Mellanie no mantuvo su promesa. No se registraron en ningún hotel de postín de Los Ángeles sino que la periodista encontró un apartamento barato de tres habitaciones justo detrás de Venice Beach. Era un edificio viejo y desvencijado, con la planta baja dedicada a pequeñas tiendas de gangas que vendían camisetas, bisutería casera, robots domésticos de segunda mano, patines eléctricos y ropa deportiva, y todas y cada una de ellas haciendo sonar a todo volumen música enlatada hasta la madrugada. Las ventanas de los dos pisos que tenían las tiendas encima tenían contraventanas de madera y filas de antiguos aparatos de aire acondicionado que silbaban y siseaban bajo el fulgor cegador del sol. En el exterior se habían pintado murales con espráis de vivos colores; el aire salado del Pacífico los iba erosionando poco a poco y cada pocos años se pintaba uno nuevo. La ilustración actual, al estilo del realismo retrosoviético y creado con modernos gránulos de refracción holográfica, tenía más de cinco años y sus largas ampollas deformadas se iban abriendo para revelar las capas de décadas pasadas, como los anillos de un árbol que expusieran la historia de modas y tendencias fugaces de generaciones anteriores.

El apartamento vecino estaba ocupado por una pareja que se peleaba cada vez que sus turnos de trabajo los reunían en el hogar común. Mientras que arriba, una puta metía a sus clientes a hurtadillas por la escalera de incendios y les proporcionaba su correspondiente hora de entretenimiento no-TSI a todo volumen.

En las habitaciones que ellos tenían el suministro de agua era defectuoso. La nevera estaba atascada en el programa más frío y congelaba cualquier cosa que metieran dentro. El mobiliario databa de cincuenta años atrás y las tablas del suelo pintadas de morado crujían como diablos.

El casero del edificio estaba encantado de aceptar dinero en metálico. No había ningún registro accesible que diera fe de que estuvieran viviendo allí.

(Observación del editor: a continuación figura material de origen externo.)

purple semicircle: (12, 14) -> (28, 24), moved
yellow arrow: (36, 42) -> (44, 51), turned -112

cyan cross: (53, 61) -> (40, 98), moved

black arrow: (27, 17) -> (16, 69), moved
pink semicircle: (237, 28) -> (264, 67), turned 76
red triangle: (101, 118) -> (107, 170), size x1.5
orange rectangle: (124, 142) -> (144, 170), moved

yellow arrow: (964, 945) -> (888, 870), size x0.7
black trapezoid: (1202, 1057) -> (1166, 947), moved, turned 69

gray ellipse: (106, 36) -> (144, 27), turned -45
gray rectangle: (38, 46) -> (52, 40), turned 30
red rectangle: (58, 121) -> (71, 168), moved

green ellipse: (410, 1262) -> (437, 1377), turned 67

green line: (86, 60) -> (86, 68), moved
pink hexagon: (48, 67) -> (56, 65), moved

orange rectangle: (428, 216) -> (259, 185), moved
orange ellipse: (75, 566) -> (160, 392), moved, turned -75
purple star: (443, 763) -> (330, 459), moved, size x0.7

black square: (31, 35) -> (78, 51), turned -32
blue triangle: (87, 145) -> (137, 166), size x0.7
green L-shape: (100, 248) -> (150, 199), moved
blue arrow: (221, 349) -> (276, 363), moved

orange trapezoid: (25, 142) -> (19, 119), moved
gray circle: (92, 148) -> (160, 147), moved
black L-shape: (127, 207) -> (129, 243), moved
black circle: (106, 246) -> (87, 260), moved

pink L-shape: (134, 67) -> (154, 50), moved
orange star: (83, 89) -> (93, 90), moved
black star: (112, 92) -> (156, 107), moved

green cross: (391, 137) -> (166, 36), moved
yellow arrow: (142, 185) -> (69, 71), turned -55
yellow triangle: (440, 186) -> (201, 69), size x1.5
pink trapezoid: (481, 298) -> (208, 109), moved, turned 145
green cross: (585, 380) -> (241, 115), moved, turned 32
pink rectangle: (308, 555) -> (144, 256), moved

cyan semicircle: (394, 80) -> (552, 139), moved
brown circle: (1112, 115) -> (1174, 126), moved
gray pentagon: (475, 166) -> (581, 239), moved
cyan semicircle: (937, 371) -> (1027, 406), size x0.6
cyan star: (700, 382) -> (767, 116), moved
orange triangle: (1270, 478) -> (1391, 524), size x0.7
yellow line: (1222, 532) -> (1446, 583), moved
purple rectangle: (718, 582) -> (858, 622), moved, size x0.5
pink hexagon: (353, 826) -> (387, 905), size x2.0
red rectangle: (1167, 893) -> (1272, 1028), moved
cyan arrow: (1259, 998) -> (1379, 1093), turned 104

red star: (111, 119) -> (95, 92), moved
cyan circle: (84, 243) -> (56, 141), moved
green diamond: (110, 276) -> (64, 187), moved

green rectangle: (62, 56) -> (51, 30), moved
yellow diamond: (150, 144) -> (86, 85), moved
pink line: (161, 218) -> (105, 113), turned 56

Por extraño que pareciera y para estar en un entorno tan rebelde como aquél, Dudley estaba más relajado que nunca desde que se habían enrollado. Cuando Mellanie regresaba de sus visitas a las oficinas del estudio de Miguel Ángel solía encontrarlo cocinando platos muy elaborados o sentado a la puerta del edificio con una cerveza en la mano, contemplando el teatro de la vida que pasaba por su calle. La joven sospechaba que el hecho de que Morton estuviese fuera de su alcance, a doscientos años luz de distancia, tenía mucho que ver con la conformidad que acababa de descubrir el científico.

Al día siguiente de recibir la grabación de la destrucción de Randtown, por la noche, Mellanie se puso un sencillo vestido corto y bajó a la playa. Llevaba las zapatillas de deporte en una mano mientras caminaba por la arena hacia el muelle de Santa Mónica.

Cuando su mano virtual activó la dirección de un solo uso, Adam Elvin respondió de inmediato.

—No he podido encontrar ningún rastro de los tres abogados de Bromley, Waterford y Granku —le dijo Mellanie—. Desde luego, no se han puesto en contacto con sus familias. Los programas de monitorización que me instaló mi amigo lo habrían detectado.

—No seas demasiado dura contigo misma. Es una Federación muy grande la que hay ahí fuera —dijo Adam—. Lo que demuestra ese episodio es que el aviador estelar financió la observación de Bose. No necesitamos llevarlo más allá.

—Pero tienen que tener algún tipo de contacto con Baron y yo quiero encontrarlo.

—Te lo agradecemos, pero Baron te importa más a ti que a nosotros.

—Creí que queríais encontrar un modo de introduciros en la red del aviador estelar y entre sus agentes. ¿Importa quién y dónde?

—A la larga, no.

—Entonces.

Mellanie paseaba por una de las zonas jalonadas por canchas de voleibol. Habían encendido las luces que colgaban de los altos mástiles y que arrojaban una iluminación amarillenta sobre los dos partidos que se estaban disputando. Uno de los chicos la llamó y le rogó que se uniese a su equipo. Mellanie le devolvió una sonrisa pesarosa.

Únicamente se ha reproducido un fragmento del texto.